Fox Searchlight Pictures, promoting its controversial “Quills,” drew publicity and kudos when the film’s writer (Doug Wright), director (Philip Kaufman) and star (Geoffrey Rush) attended a special screening to benefit the ACLU. Rush also appeared at a British Academy screening held in Los Angeles. (Many British Academy members also belong to our Academy.)

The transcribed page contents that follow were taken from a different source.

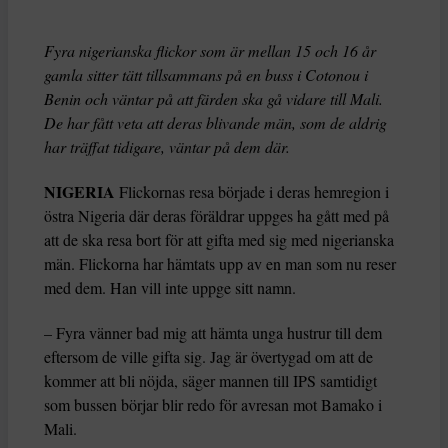
Fyra nigerianska flickor som är mellan 15 och 16 år
gamla sitter tätt tillsammans på en buss i Cotonou i
Benin och väntar på att färden ska gå vidare till Mali.
De har fått veta att deras blivande män, som de aldrig
har träffat tidigare, väntar på dem där.
NIGERIA
Flickornas resa började i deras hemregion i
östra Nigeria där deras föräldrar uppges ha gått med på
att de ska resa bort för att gifta med sig med nigerianska
män. Flickorna har hämtats upp av en man som nu reser
med dem. Han vill inte uppge sitt namn.
– Fyra vänner bad mig att hämta unga hustrur till dem
eftersom de ville gifta sig. Jag är övertygad om att de
kommer att bli nöjda, säger mannen till IPS samtidigt
som bussen börjar blir redo för avresan mot Bamako i
Mali.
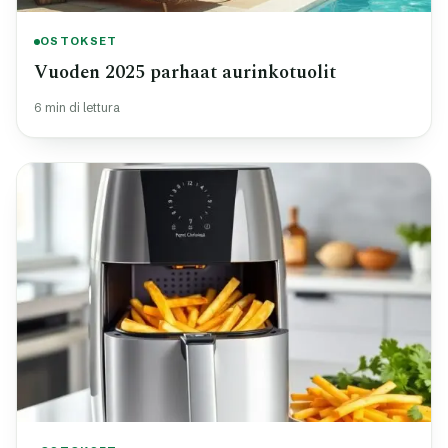
OSTOKSET
Vuoden 2025 parhaat aurinkotuolit
6 min di lettura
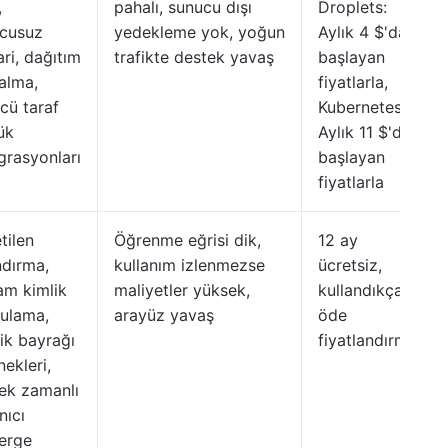
,
pahalı, sunucu dışı
Droplets:
cusuz
yedekleme yok, yoğun
Aylık 4 $'dan
ri, dağıtım
trafikte destek yavaş
başlayan
 alma,
fiyatlarla,
cü taraf
Kubernetes:
ük
Aylık 11 $'dan
grasyonları
başlayan
fiyatlarla
tilen
Öğrenme eğrisi dik,
12 ay
ndırma,
kullanım izlenmezse
ücretsiz,
am kimlik
maliyetler yüksek,
kullandıkça
ulama,
arayüz yavaş
öde
lik bayrağı
fiyatlandırma
nekleri,
ek zamanlı
nıcı
erge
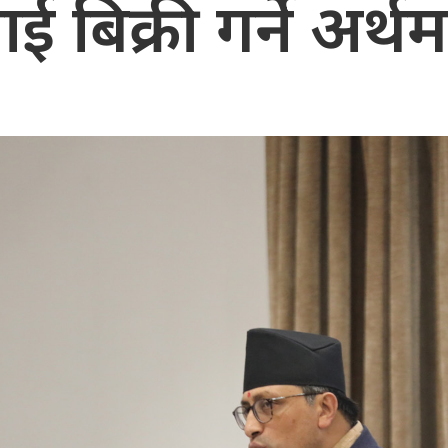
ई बिक्री गर्ने अर्थ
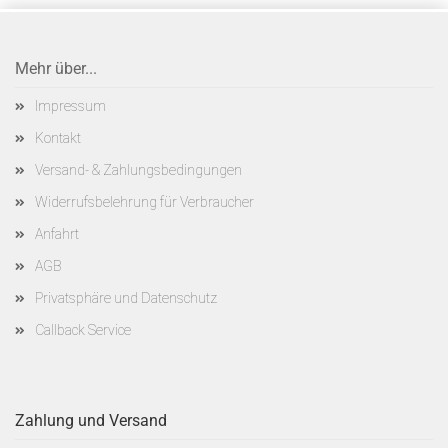
Mehr über...
Impressum
Kontakt
Versand- & Zahlungsbedingungen
Widerrufsbelehrung für Verbraucher
Anfahrt
AGB
Privatsphäre und Datenschutz
Callback Service
Zahlung und Versand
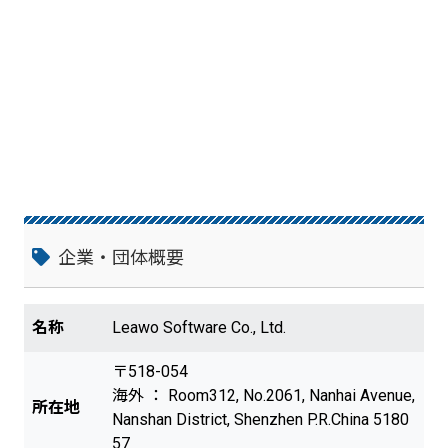
企業・団体概要
名称
Leawo Software Co., Ltd.
〒518-054
海外 ： Room312, No.2061, Nanhai Avenue,
所在地
Nanshan District, Shenzhen P.R.China 5180
57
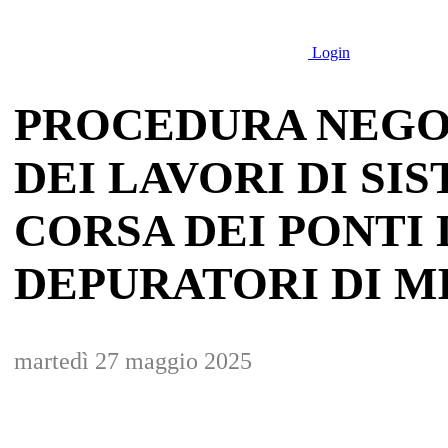
Login
PROCEDURA NEGO
DEI LAVORI DI SI
CORSA DEI PONTI 
DEPURATORI DI M
martedì 27 maggio 2025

Sony Pictures Classics Co-President Tom Bernard said his strategy is aimed at just getting Academy members to see his studio’s picture but that means special screenings in all sorts of unexpected places.

“We’ve held screenings in Hawaii and Aspen and Santa Fe for Academy members on vacation there, as well as hosting a fundraiser for the American Film Institute,” he notes. “At the same time, more than ever before, all the studios are using radio spots and local television to push their movies.”

In all these instances, the studios are following playbooks established by DreamWorks and Miramax two years ago, which, according to industry estimates, each spent from $800,000 to $3 million on their respective Oscar campaigns, before Miramax emerged the victor with its Elizabethan romance.

Back then, everyone expected “Ryan” to win the Best Picture prize and, following the “Shakespeare” upset, there was an outcry that Miramax had “bought” the Oscar with its campaign though Miramax executives argued they had spent less than DreamWorks.

Still, the Academy’s Robertson is skeptical that even the most expensive campaign can really swing a voter. “I have never met anyone who would admit to being swayed by a bombardment of trade advertising,” he said. “I think that argument is an insult to intelligent people.”